WHAT YOU SHOULD DO: Go through the entries below. Copy out every line that contains "status".

─── SUPPLIED INFORMATION

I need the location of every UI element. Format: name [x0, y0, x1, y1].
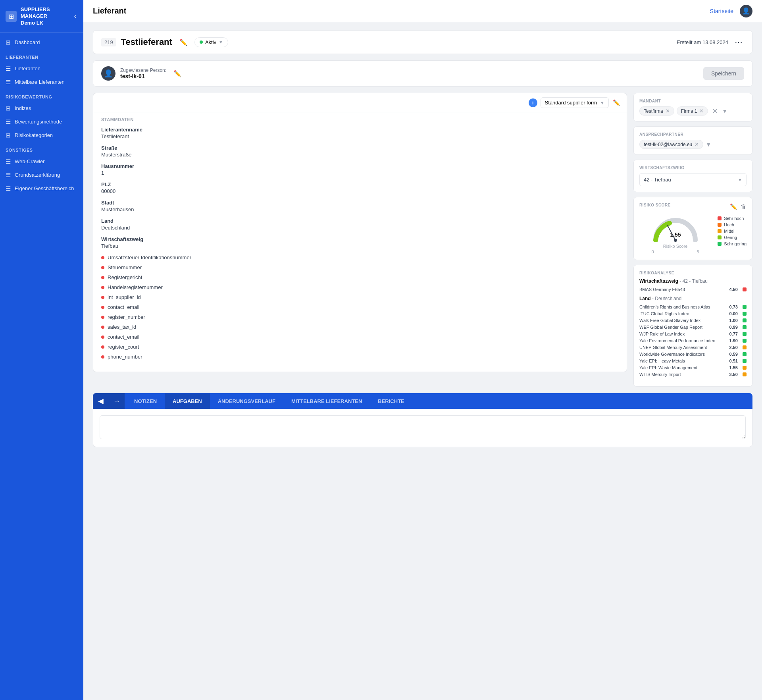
risk-name-wjp: WJP Rule of Law Index — [639, 332, 726, 336]
field-lieferantenname: Lieferantenname Testlieferant — [101, 127, 619, 139]
risiko-score-header: Risiko Score ✏️ 🗑 — [639, 203, 747, 210]
sidebar-item-grundsatz[interactable]: ☰ Grundsatzerklärung — [0, 168, 83, 182]
main-content: Lieferant Startseite 👤 219 Testlieferant… — [83, 0, 762, 700]
field-stadt-value: Musterhausen — [101, 206, 619, 212]
required-dot-register-court — [101, 345, 104, 349]
dashboard-icon: ⊞ — [6, 39, 11, 46]
supplier-name-edit-button[interactable]: ✏️ — [177, 38, 190, 47]
sidebar-item-dashboard[interactable]: ⊞ Dashboard — [0, 36, 83, 49]
form-edit-button[interactable]: ✏️ — [612, 98, 621, 107]
sidebar-collapse-button[interactable]: ‹ — [73, 12, 78, 21]
field-register-court-label: register_court — [108, 344, 139, 350]
field-phone-number: phone_number — [101, 354, 619, 360]
risk-dot-yale-waste — [743, 366, 747, 370]
tab-berichte[interactable]: BERICHTE — [370, 393, 412, 409]
field-register-number-label: register_number — [108, 314, 145, 320]
risk-name-yale-waste: Yale EPI: Waste Management — [639, 365, 726, 370]
assigned-left: 👤 Zugewiesene Person: test-lk-01 ✏️ — [101, 66, 184, 81]
risk-dot-childrens — [743, 305, 747, 309]
required-dot-register-number — [101, 316, 104, 319]
required-dot-contact-email-1 — [101, 306, 104, 309]
supplier-status-badge[interactable]: Aktiv ▼ — [194, 37, 228, 47]
sidebar-item-bewertungsmethode[interactable]: ☰ Bewertungsmethode — [0, 115, 83, 129]
svg-text:1.55: 1.55 — [670, 231, 681, 238]
risk-name-bmas: BMAS Germany FB543 — [639, 287, 726, 292]
field-land: Land Deutschland — [101, 218, 619, 231]
field-int-supplier-id: int_supplier_id — [101, 294, 619, 300]
risk-val-ituc: 0.00 — [729, 311, 738, 316]
risk-val-childrens: 0.73 — [729, 305, 738, 309]
risiko-score-actions: ✏️ 🗑 — [730, 203, 747, 210]
ansprechpartner-label: Ansprechpartner — [639, 132, 747, 137]
field-lieferantenname-label: Lieferantenname — [101, 127, 619, 133]
required-dot-int-supplier-id — [101, 296, 104, 299]
ansprechpartner-dropdown-button[interactable]: ▼ — [706, 141, 711, 148]
risikoanalyse-land-header: Land - Deutschland — [639, 296, 747, 301]
form-select-wrapper[interactable]: Standard supplier form ▼ — [541, 97, 609, 108]
risiko-legend: Sehr hoch Hoch Mittel — [718, 216, 747, 246]
tab-next-arrow[interactable]: → — [109, 393, 125, 409]
supplier-header: 219 Testlieferant ✏️ Aktiv ▼ Erstellt am… — [93, 30, 752, 54]
risk-name-walkfree: Walk Free Global Slavery Index — [639, 318, 726, 323]
mandant-tag-firma1-close[interactable]: ✕ — [699, 108, 704, 114]
page-title: Lieferant — [93, 6, 126, 15]
legend-dot-hoch — [718, 223, 722, 227]
page-content: 219 Testlieferant ✏️ Aktiv ▼ Erstellt am… — [83, 22, 762, 700]
wirtschaftszweig-select[interactable]: 42 - Tiefbau ▼ — [639, 173, 747, 186]
form-select-chevron-icon: ▼ — [600, 100, 604, 105]
risk-dot-wits — [743, 372, 747, 376]
sidebar-item-eigener[interactable]: ☰ Eigener Geschäftsbereich — [0, 182, 83, 195]
startseite-link[interactable]: Startseite — [710, 8, 733, 14]
risikoanalyse-wz-header: Wirtschaftszweig - 42 - Tiefbau — [639, 278, 747, 284]
risk-name-wwgi: Worldwide Governance Indicators — [639, 352, 726, 357]
status-active-dot — [200, 40, 203, 44]
mittelbare-icon: ☰ — [6, 79, 11, 86]
risk-name-childrens: Children's Rights and Business Atlas — [639, 305, 726, 309]
tab-notizen[interactable]: NOTIZEN — [126, 393, 165, 409]
required-dot-registergericht — [101, 276, 104, 279]
mandant-tag-testfirma-close[interactable]: ✕ — [666, 108, 670, 114]
sidebar-header: ⊞ SUPPLIERS MANAGER Demo LK ‹ — [0, 0, 83, 33]
legend-dot-gering — [718, 235, 722, 239]
field-sales-tax-id: sales_tax_id — [101, 324, 619, 330]
mandant-tag-firma1: Firma 1 ✕ — [677, 106, 708, 116]
tab-content-area — [93, 409, 752, 447]
info-circle-icon[interactable]: i — [529, 98, 537, 107]
bewertung-icon: ☰ — [6, 118, 11, 125]
wirtschaftszweig-right-label: Wirtschaftszweig — [639, 166, 747, 170]
user-avatar[interactable]: 👤 — [740, 5, 752, 17]
more-options-button[interactable]: ⋯ — [733, 37, 744, 47]
risk-row-wjp: WJP Rule of Law Index 0.77 — [639, 332, 747, 336]
tab-aufgaben[interactable]: AUFGABEN — [165, 393, 210, 409]
risikoanalyse-card: Risikoanalyse Wirtschaftszweig - 42 - Ti… — [633, 265, 752, 387]
risk-val-wwgi: 0.59 — [729, 352, 738, 357]
save-button[interactable]: Speichern — [703, 67, 744, 80]
field-steuernummer-label: Steuernummer — [108, 264, 142, 270]
risk-dot-yale-heavy — [743, 359, 747, 363]
risk-row-yale-waste: Yale EPI: Waste Management 1.55 — [639, 365, 747, 370]
ansprechpartner-tag-close[interactable]: ✕ — [695, 141, 699, 147]
assigned-edit-button[interactable]: ✏️ — [171, 69, 184, 78]
wirtschaftszweig-chevron-icon: ▼ — [738, 177, 742, 182]
sidebar-item-mittelbare-lieferanten[interactable]: ☰ Mittelbare Lieferanten — [0, 75, 83, 89]
risk-row-wwgi: Worldwide Governance Indicators 0.59 — [639, 352, 747, 357]
field-strasse-label: Straße — [101, 145, 619, 151]
risk-val-yale-epi: 1.90 — [729, 338, 738, 343]
sidebar-item-risikokategorien[interactable]: ⊞ Risikokategorien — [0, 129, 83, 142]
risiko-delete-button[interactable]: 🗑 — [741, 203, 747, 210]
tab-aenderungsverlauf[interactable]: ÄNDERUNGSVERLAUF — [210, 393, 283, 409]
sidebar-item-web-crawler[interactable]: ☰ Web-Crawler — [0, 155, 83, 168]
stammdaten-card: i Standard supplier form ▼ ✏️ STAMMDATEN — [93, 93, 627, 372]
mandant-dropdown-button[interactable]: ▼ — [722, 108, 727, 114]
sidebar-item-indizes[interactable]: ⊞ Indizes — [0, 102, 83, 115]
tabs-bar: ◀ → NOTIZEN AUFGABEN ÄNDERUNGSVERLAUF MI… — [93, 393, 752, 409]
risiko-edit-button[interactable]: ✏️ — [730, 203, 737, 210]
tab-mittelbare-lieferanten[interactable]: MITTELBARE LIEFERANTEN — [283, 393, 370, 409]
required-dot-handelsregisternummer — [101, 286, 104, 289]
sidebar-item-lieferanten[interactable]: ☰ Lieferanten — [0, 62, 83, 75]
required-dot-umsatzsteuer — [101, 256, 104, 259]
mandant-add-button[interactable]: ✕ — [710, 107, 720, 116]
tab-prev-arrow[interactable]: ◀ — [93, 393, 109, 409]
aufgaben-textarea[interactable] — [100, 415, 746, 439]
field-int-supplier-id-label: int_supplier_id — [108, 294, 141, 300]
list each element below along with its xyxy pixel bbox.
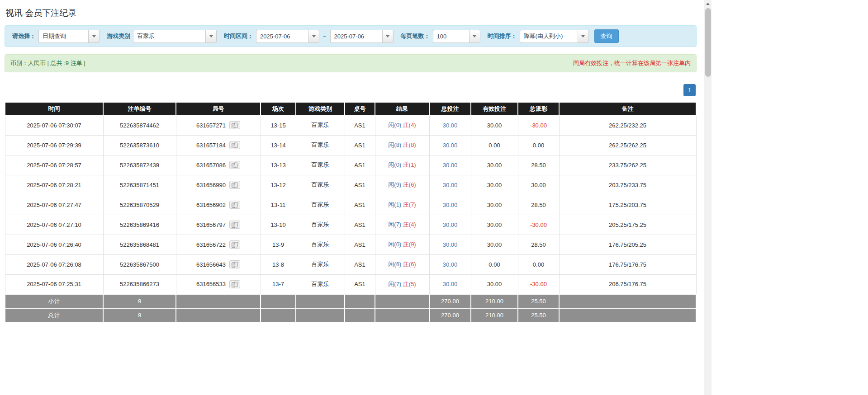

──────

RESPONSE TO THE TASK:
supplier-status-badge[interactable]: Aktiv ▼ — [194, 37, 228, 47]
status-active-dot — [200, 40, 203, 44]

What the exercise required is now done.